Auch wenn die konkreten Verhandlungen zu einem Ergebnis kommen, sollten wir dieses System aufrecht erhalten. Es sollte nicht so sein, dass die Gewerkschaftsführung oder die Parteien im Senat stellvertretend für uns entscheiden, sondern wir brauchen unsere Basisorganisierung. Damit können wir uns in Zukunft schneller absprechen und in Aktion treten, wenn man unsere Arbeitsbedingungen wieder verschlechtern will. Außerdem muss die Umsetzung jeglicher Verbesserungen ja auch von uns kontrolliert werden.

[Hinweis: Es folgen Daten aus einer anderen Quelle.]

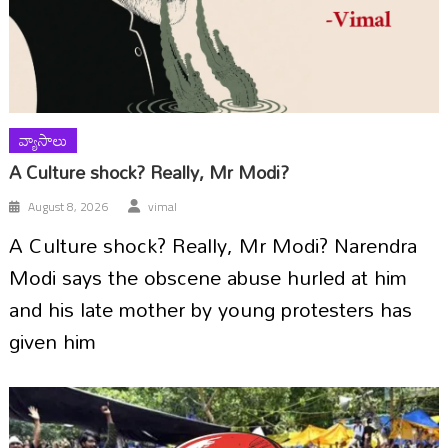
వ్యాసాలు
A Culture shock? Really, Mr Modi?
August 8, 2026
vimal
A Culture shock? Really, Mr Modi? Narendra
Modi says the obscene abuse hurled at him
and his late mother by young protesters has
given him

Dass jetzt viel mehr Kolleg*innen durch die Diskussionen in den Teams und die Delegiertenwahl einbezogen werden, weist in die richtige Richtung. Wenn wir einen Kampfplan mit Aktionen und Streiks entwickeln, werden wir noch viel mehr Kolleg*innen zum Mitmachen bewegen. Aber auch über die Krankenhäuser hinaus könnten wir unseren Kampf bekannt machen und um Solidarität werben. Schließlich geht es alle Arbeiter*innen etwas an, wie die Bedingungen im Krankenhaus sind – spätestens, wenn sie als Patient*innen hier landen. Und durch die Corona-Krise steigt ja nicht nur an den Krankenhäusern der Druck auf Beschäftigte. In allen Branchen wird versucht, mit Kurzarbeit oder Entlassungen die Kosten auf uns abzuladen. Dagegen sollten wir uns gemeinsam wehren!

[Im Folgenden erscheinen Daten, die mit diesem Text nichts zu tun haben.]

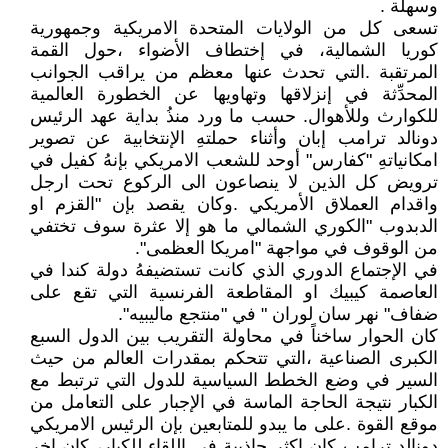
وسهلة .
تسعى كل من الولايات المتحدة الامريكية وجمهورية
كوريا الشمالية، في إختطاف الأضواء ،حول القمة
المرتقبة .التي تحدث عنها معظم من يراقب الجوانب
المحدِّثة في إنزلاقها وتهاويها عن الخطورة العالمية
للكوارث وللأهوال. حسب ما ورد منذُ بداية عهد الرئيس
دونالد ترامب إبان وأثناء حملتهِ الإنتخابية عن تصوير
امكانياتهِ "كفارس" أوحد للشعب الامريكي بإنهُ كفيل في
ترويض كل الذين لا ينصاعون الى الركوع تحت ارجل
واقدام العملاق الأمريكي .وكان يقصد بإن "القزم او
الدبدوب "الكوري الشمالي ما هو إلا عثرة سوف تختفي
من الوقوف في مواجهة "امريكا العظمى".
في الإجتماع الدوري الذي كانت تستضيفهُ دولة كندا في
العاصمة كيبيك او المقاطعة الفرنسية التي تقع على
ضفاف" نهر سان لوران " في "منتجع ماليبيه".
كان الحوار ساخناً في محاولة التقريب بين الدول السبع
الكبرى الصناعية ،التي تتحكم بمقدرات العالم من حيث
السير في وضع الخطط السياسية للدول التي ترتبط مع
الكبار نتيجة الحاجة الماسة في الإجبار على التعامل من
موقع القوة .على ما يبدو للمتابعين بإن الرئيس الامريكي
دونالد ترامب كان اكثر جاذبية في اللقاء للكبار، كان اخر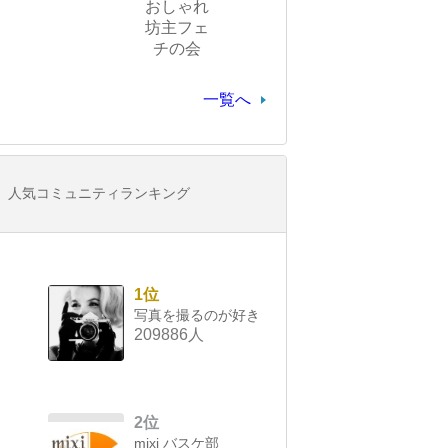
おしゃれ
坊主フェ
チの会
一覧へ
人気コミュニティランキング
1位
写真を撮るのが好き
209886人
2位
mixi バスケ部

Also lasst uns gemeinsam mit anderen Kolleg*innen aus Krankenhäusern gegen das DRG-System kämpfen, gegen Personalmangel und mangelnde Schutzausrüstung. Die Krise beweist, dass die Bundesregierung nicht willens ist, unsere Forderungen zu erfüllen. Stattdessen wurden 1,2 Billionen (!) Euro Zuschüsse und Kredite an Unternehmen gegeben. Trotz alledem gibt es Massenentlassungen und es soll schon neue Sparpläne für öffentliche Haushalte geben. Die Politik handelt also nicht in unserem Interesse. Nur wir selbst können die Bedingungen wirklich in unserem Interesse verändern. Wenn wir entschieden dafür eintreten und kämpfen, können wir die Rückführung der Töchter und „Gleichen Lohn für gleiche Arbeit“ erreichen. Und in Zukunft als Beschäftigte die Bedingungen im Krankenhaus kontrollieren.

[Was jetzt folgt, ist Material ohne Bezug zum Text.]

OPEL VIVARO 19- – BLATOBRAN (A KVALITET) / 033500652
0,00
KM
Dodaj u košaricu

Als Beschäftigte der Berliner Krankenhäuser und Delegationen sollten wir jetzt mit allen Töchtern und allen Müttern eine große Demonstration aller Gewerkschaften vor dem Roten Rathaus organisieren und auch dabei zum Streik aufrufen. Und eigentlich sollten wir uns dabei nicht auf die Krankenhäuser beschränken – denn die Krise trifft viele Arbeiter*innen in unterschiedlichen Branchen. Deswegen sollten wir auch Kolleg*innen von Galeria Karstadt Kaufhof und Lufthansa einladen, die von Entlassungen bedroht sind. Lasst uns gemeinsam für unsere Forderungen streiken!

Für mehr Personal in Krankenhäusern! Für die Wiedereingliederung aller Tochterunternehmen! Keine Kürzungen oder Ausweitung der Arbeitszeit! Für eine massive Vermögenssteuer! Für ein verstaatlichtes Gesundheitssystem und Pharmaindustrie unter Kontrolle der Beschäftigten!